◆ TASK
Every entry, from first to last, must be written out exactly.

Collection entries:
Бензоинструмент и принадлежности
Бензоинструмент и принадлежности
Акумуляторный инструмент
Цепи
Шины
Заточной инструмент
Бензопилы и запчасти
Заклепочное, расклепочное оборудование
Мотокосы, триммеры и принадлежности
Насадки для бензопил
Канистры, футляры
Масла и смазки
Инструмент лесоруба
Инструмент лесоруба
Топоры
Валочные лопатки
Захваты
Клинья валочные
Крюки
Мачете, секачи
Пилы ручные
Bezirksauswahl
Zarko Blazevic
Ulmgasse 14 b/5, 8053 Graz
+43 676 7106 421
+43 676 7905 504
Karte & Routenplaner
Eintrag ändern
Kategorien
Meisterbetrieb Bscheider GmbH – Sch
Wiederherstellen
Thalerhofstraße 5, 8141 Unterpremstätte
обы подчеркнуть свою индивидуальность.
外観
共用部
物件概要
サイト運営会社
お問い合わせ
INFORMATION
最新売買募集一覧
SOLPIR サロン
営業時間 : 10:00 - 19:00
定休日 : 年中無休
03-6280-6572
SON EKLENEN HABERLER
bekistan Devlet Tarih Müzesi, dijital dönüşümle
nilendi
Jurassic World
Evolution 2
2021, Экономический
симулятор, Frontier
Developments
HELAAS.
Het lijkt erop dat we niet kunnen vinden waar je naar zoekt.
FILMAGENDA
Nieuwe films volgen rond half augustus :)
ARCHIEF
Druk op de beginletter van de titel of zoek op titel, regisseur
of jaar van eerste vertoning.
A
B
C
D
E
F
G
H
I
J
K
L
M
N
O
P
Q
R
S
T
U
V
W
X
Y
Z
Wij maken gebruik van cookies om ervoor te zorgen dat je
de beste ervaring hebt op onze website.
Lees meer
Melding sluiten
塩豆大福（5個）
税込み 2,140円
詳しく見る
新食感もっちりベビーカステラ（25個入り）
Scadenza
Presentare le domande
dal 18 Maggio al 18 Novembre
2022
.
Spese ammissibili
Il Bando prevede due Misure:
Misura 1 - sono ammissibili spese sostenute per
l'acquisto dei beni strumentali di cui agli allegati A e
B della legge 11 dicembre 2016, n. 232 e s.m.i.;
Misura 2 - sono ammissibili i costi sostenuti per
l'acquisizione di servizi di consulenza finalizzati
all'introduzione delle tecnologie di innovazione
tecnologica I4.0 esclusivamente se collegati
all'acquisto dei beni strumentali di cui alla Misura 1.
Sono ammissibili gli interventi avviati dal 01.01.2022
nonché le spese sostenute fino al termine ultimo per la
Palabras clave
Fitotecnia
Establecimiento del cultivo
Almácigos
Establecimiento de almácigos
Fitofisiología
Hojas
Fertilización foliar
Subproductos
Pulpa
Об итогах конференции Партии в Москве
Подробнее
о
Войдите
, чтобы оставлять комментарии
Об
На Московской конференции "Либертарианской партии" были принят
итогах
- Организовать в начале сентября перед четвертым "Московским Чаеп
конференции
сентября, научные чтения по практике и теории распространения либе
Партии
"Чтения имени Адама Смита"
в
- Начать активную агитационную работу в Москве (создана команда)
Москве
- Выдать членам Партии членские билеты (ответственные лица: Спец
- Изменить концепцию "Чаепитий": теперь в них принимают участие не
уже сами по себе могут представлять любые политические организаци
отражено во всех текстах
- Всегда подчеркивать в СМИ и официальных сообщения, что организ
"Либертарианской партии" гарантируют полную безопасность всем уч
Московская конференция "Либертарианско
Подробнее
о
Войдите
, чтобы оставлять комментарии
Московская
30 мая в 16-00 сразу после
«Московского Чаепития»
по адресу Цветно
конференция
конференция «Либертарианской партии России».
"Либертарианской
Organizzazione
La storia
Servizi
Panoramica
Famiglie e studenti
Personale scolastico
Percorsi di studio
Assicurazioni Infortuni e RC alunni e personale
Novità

◆ YOUR RESPONSE
Бензоинструмент и принадлежности
Бензоинструмент и принадлежности
Акумуляторный инструмент
Цепи
Шины
Заточной инструмент
Бензопилы и запчасти
Заклепочное, расклепочное оборудование
Мотокосы, триммеры и принадлежности
Насадки для бензопил
Канистры, футляры
Масла и смазки
Инструмент лесоруба
Инструмент лесоруба
Топоры
Валочные лопатки
Захваты
Клинья валочные
Крюки
Мачете, секачи
Пилы ручные
Bezirksauswahl
Zarko Blazevic
Ulmgasse 14 b/5, 8053 Graz
+43 676 7106 421
+43 676 7905 504
Karte & Routenplaner
Eintrag ändern
Kategorien
Meisterbetrieb Bscheider GmbH – Sch
Wiederherstellen
Thalerhofstraße 5, 8141 Unterpremstätte
обы подчеркнуть свою индивидуальность.
外観
共用部
物件概要
サイト運営会社
お問い合わせ
INFORMATION
最新売買募集一覧
SOLPIR サロン
営業時間 : 10:00 - 19:00
定休日 : 年中無休
03-6280-6572
SON EKLENEN HABERLER
bekistan Devlet Tarih Müzesi, dijital dönüşümle
nilendi
Jurassic World
Evolution 2
2021, Экономический
симулятор, Frontier
Developments
HELAAS.
Het lijkt erop dat we niet kunnen vinden waar je naar zoekt.
FILMAGENDA
Nieuwe films volgen rond half augustus :)
ARCHIEF
Druk op de beginletter van de titel of zoek op titel, regisseur
of jaar van eerste vertoning.
A
B
C
D
E
F
G
H
I
J
K
L
M
N
O
P
Q
R
S
T
U
V
W
X
Y
Z
Wij maken gebruik van cookies om ervoor te zorgen dat je
de beste ervaring hebt op onze website.
Lees meer
Melding sluiten
塩豆大福（5個）
税込み 2,140円
詳しく見る
新食感もっちりベビーカステラ（25個入り）
Scadenza
Presentare le domande
dal 18 Maggio al 18 Novembre
2022
.
Spese ammissibili
Il Bando prevede due Misure:
Misura 1 - sono ammissibili spese sostenute per
l'acquisto dei beni strumentali di cui agli allegati A e
B della legge 11 dicembre 2016, n. 232 e s.m.i.;
Misura 2 - sono ammissibili i costi sostenuti per
l'acquisizione di servizi di consulenza finalizzati
all'introduzione delle tecnologie di innovazione
tecnologica I4.0 esclusivamente se collegati
all'acquisto dei beni strumentali di cui alla Misura 1.
Sono ammissibili gli interventi avviati dal 01.01.2022
nonché le spese sostenute fino al termine ultimo per la
Palabras clave
Fitotecnia
Establecimiento del cultivo
Almácigos
Establecimiento de almácigos
Fitofisiología
Hojas
Fertilización foliar
Subproductos
Pulpa
Об итогах конференции Партии в Москве
Подробнее
о
Войдите
, чтобы оставлять комментарии
Об
На Московской конференции "Либертарианской партии" были принят
итогах
- Организовать в начале сентября перед четвертым "Московским Чаеп
конференции
сентября, научные чтения по практике и теории распространения либе
Партии
"Чтения имени Адама Смита"
в
- Начать активную агитационную работу в Москве (создана команда)
Москве
- Выдать членам Партии членские билеты (ответственные лица: Спец
- Изменить концепцию "Чаепитий": теперь в них принимают участие не
уже сами по себе могут представлять любые политические организаци
отражено во всех текстах
- Всегда подчеркивать в СМИ и официальных сообщения, что организ
"Либертарианской партии" гарантируют полную безопасность всем уч
Московская конференция "Либертарианско
Подробнее
о
Войдите
, чтобы оставлять комментарии
Московская
30 мая в 16-00 сразу после
«Московского Чаепития»
по адресу Цветно
конференция
конференция «Либертарианской партии России».
"Либертарианской
Organizzazione
La storia
Servizi
Panoramica
Famiglie e studenti
Personale scolastico
Percorsi di studio
Assicurazioni Infortuni e RC alunni e personale
Novità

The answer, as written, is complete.